Page-level text extractions:
------------------------------------------------------------------------

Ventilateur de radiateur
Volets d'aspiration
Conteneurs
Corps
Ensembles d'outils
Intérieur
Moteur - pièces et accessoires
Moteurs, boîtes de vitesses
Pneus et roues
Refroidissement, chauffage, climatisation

------------------------------------------------------------------------

Give an exact copy of all the data shown above.

Ventilateur de radiateur
Volets d'aspiration
Conteneurs
Corps
Ensembles d'outils
Intérieur
Moteur - pièces et accessoires
Moteurs, boîtes de vitesses
Pneus et roues
Refroidissement, chauffage, climatisation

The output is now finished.